Scientific classification
- Kingdom: Plantae
- Clade: Embryophytes
- Clade: Tracheophytes
- Clade: Angiosperms
- Clade: Eudicots
- Clade: Rosids
- Order: Malvales
- Family: Sarcolaenaceae
- Genus: Xerochlamys
- Species: X. villosa
- Binomial name: Xerochlamys villosa F.Gérard
- Synonyms: Xerochlamys luteola H.Perrier ;

= Xerochlamys villosa =

- Genus: Xerochlamys
- Species: villosa
- Authority: F.Gérard
- Conservation status: EN

Species of tree

Xerochlamys villosa is a tree in the family Sarcolaenaceae. It is endemic to Madagascar.

==Description==
Xerochlamys villosa grows up to 8 m tall, with a trunk diameter of up to 20 cm. The papery leaves are ovate to elliptic and measure up to 8 cm long.
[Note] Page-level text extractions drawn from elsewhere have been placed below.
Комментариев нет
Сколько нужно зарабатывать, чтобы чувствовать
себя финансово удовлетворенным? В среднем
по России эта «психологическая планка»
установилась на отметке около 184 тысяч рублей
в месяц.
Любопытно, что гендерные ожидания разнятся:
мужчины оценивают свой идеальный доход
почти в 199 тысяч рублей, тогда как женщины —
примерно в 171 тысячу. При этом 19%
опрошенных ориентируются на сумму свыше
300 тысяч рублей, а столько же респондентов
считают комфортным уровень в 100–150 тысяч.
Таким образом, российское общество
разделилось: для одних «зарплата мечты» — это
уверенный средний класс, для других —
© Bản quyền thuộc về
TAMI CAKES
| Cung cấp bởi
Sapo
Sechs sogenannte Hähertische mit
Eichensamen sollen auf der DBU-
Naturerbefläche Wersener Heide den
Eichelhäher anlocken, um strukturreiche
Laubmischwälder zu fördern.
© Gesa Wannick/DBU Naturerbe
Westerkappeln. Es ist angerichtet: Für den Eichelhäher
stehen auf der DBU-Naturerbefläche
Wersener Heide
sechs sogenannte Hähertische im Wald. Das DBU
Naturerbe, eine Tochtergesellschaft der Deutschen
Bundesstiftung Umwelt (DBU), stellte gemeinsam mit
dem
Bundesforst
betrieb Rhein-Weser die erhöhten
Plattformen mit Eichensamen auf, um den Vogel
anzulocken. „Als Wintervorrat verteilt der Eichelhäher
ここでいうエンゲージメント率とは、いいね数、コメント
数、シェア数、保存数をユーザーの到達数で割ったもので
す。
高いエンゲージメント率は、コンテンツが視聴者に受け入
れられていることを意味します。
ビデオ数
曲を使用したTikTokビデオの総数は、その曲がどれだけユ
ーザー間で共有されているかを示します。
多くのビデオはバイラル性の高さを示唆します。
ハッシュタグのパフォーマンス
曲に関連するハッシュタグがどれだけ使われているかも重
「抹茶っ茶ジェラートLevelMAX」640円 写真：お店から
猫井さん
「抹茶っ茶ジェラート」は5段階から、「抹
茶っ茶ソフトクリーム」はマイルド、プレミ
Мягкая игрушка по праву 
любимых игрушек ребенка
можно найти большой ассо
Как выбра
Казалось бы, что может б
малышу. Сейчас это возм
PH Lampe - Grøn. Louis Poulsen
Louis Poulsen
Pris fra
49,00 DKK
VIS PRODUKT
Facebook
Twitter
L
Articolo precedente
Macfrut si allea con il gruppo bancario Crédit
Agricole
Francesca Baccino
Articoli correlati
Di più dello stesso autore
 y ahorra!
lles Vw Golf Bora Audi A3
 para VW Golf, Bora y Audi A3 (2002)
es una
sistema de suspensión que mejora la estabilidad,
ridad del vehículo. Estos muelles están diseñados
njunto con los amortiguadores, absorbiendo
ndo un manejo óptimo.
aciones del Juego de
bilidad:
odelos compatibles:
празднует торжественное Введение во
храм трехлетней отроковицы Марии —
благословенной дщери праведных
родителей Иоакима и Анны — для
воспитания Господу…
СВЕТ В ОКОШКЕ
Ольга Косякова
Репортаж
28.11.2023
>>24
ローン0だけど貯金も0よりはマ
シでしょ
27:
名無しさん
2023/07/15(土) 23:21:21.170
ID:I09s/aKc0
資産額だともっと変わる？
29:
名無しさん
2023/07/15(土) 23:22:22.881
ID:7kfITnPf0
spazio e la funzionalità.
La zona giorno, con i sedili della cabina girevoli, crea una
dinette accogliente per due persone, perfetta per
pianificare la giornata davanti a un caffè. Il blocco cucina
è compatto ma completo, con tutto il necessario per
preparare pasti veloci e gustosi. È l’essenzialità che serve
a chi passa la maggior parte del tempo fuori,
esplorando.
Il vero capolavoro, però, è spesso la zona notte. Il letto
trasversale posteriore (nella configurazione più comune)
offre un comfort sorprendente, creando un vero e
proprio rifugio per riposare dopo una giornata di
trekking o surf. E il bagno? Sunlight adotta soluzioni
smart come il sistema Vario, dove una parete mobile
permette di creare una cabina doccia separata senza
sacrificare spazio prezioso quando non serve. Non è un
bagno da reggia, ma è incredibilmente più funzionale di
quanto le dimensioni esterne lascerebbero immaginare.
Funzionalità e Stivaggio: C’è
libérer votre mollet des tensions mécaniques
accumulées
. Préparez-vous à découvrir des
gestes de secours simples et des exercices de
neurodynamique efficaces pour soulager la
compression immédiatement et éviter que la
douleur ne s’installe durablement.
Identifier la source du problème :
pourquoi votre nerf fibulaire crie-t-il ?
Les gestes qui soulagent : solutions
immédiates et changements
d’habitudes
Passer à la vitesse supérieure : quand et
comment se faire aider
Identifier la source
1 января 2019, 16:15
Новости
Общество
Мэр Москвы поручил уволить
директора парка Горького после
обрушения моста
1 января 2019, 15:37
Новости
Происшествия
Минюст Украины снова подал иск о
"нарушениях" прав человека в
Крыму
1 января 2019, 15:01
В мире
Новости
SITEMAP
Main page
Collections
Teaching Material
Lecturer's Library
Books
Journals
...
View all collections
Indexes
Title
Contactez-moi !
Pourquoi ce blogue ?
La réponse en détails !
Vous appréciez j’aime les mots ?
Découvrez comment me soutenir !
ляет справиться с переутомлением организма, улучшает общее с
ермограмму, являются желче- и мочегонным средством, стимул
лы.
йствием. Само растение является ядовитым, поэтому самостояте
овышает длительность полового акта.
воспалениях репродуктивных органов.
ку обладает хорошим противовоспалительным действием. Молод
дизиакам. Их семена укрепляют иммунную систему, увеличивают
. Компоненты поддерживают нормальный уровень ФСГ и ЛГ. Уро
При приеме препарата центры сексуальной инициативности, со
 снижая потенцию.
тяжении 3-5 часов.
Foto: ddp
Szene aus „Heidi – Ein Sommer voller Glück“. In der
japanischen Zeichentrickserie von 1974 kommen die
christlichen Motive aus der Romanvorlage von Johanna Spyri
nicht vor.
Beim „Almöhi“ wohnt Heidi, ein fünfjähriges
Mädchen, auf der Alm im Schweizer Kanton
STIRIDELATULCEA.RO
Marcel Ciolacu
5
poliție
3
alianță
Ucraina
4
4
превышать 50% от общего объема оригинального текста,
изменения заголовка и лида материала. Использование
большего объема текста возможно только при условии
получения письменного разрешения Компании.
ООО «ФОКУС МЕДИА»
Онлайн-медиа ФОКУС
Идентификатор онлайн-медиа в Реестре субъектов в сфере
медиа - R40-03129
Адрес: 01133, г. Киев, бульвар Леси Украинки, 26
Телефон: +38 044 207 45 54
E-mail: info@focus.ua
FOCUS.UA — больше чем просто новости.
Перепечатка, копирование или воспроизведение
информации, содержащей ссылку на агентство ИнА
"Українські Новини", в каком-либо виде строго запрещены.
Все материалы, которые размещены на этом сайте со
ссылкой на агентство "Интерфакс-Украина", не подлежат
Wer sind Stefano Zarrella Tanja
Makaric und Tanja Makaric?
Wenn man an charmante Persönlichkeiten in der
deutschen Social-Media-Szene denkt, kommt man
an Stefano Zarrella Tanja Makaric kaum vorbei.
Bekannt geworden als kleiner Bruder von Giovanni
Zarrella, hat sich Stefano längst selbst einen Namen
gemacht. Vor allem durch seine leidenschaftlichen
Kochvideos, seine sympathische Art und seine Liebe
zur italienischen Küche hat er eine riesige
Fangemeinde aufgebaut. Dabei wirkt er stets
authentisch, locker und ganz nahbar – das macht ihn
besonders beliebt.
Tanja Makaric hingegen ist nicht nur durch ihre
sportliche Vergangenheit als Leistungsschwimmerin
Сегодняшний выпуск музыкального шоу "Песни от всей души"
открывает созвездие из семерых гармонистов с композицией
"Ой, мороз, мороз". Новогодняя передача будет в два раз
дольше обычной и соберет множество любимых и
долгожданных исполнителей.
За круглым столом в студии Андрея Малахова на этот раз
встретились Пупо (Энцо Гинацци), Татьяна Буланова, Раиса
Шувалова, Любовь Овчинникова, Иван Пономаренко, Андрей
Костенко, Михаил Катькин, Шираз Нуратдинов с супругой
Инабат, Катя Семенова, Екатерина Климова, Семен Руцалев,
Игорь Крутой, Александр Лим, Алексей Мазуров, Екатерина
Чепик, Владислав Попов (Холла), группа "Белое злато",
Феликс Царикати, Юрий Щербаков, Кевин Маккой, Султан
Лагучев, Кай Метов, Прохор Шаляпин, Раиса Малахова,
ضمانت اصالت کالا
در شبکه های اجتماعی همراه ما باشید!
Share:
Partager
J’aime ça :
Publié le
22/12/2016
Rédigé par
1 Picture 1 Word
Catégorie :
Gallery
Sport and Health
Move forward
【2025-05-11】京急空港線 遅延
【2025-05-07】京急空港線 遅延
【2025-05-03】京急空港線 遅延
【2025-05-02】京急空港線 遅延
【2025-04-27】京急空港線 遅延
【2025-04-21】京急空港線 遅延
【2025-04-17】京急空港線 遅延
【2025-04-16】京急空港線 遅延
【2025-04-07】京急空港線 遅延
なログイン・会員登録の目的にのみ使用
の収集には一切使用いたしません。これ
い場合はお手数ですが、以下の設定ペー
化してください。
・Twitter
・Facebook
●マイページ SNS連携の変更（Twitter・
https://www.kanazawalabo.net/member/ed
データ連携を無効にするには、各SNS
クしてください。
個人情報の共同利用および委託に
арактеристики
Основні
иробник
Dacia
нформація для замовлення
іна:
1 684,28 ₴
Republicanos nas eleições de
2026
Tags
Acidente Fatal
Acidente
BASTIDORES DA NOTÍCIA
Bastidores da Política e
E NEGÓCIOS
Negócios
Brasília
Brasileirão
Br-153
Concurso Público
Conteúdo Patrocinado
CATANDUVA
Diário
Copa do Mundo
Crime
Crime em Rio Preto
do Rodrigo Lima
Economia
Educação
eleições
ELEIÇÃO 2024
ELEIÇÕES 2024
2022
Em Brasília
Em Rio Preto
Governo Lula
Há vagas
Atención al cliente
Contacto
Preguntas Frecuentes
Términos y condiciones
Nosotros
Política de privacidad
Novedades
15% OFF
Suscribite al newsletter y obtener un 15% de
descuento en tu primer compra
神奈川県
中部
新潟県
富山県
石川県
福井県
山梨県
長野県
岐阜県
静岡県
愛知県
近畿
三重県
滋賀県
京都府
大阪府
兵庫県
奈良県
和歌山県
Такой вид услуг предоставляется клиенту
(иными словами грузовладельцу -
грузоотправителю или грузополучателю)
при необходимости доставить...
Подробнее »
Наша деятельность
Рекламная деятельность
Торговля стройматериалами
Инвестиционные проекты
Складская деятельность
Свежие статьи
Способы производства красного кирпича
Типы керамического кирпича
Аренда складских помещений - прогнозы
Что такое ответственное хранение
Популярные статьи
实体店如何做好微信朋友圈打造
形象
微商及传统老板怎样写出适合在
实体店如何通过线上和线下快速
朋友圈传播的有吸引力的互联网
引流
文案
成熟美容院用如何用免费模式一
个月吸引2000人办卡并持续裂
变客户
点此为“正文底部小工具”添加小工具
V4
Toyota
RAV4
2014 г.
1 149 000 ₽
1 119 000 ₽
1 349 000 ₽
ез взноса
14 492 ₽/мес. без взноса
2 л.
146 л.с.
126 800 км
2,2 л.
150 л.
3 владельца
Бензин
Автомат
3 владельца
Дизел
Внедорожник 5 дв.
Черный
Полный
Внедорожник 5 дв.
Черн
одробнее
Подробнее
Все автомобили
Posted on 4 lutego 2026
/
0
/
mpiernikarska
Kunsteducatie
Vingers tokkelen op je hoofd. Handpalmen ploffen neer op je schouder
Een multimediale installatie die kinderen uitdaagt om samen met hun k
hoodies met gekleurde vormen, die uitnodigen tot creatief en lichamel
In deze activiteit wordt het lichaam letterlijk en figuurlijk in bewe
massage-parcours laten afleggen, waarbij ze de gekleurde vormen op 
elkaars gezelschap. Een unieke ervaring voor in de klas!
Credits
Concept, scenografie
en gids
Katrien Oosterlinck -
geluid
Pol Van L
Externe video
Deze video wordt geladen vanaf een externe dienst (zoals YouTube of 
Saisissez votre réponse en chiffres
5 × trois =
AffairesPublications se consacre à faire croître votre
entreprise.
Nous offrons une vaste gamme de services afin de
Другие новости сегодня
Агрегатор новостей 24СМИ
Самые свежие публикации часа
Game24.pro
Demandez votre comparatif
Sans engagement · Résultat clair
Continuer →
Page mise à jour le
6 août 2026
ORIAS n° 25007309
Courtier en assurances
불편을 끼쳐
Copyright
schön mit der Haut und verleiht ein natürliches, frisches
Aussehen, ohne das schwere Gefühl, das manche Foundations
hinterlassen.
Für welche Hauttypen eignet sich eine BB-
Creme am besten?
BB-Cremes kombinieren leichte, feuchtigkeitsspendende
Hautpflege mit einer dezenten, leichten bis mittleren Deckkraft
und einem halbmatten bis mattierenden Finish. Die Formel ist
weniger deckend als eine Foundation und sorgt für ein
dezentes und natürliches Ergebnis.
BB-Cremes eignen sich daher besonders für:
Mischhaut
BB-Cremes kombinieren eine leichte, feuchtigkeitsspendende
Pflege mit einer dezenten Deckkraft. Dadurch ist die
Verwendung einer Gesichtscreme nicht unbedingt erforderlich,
The flowers, generally solitary or occasionally in inflorescences of two flowers, feature white petals. The roundish fruits measure up to 1.1 cm long.

==Distribution and habitat==
Xerochlamys villosa is native to southwestern Madagascar. Its habitat is forests from 450–1500 m altitude.

==Conservation==
Xerochlamys villosa is threatened by logging for use as firewood and by wildfires. The species is present in Isalo National Park.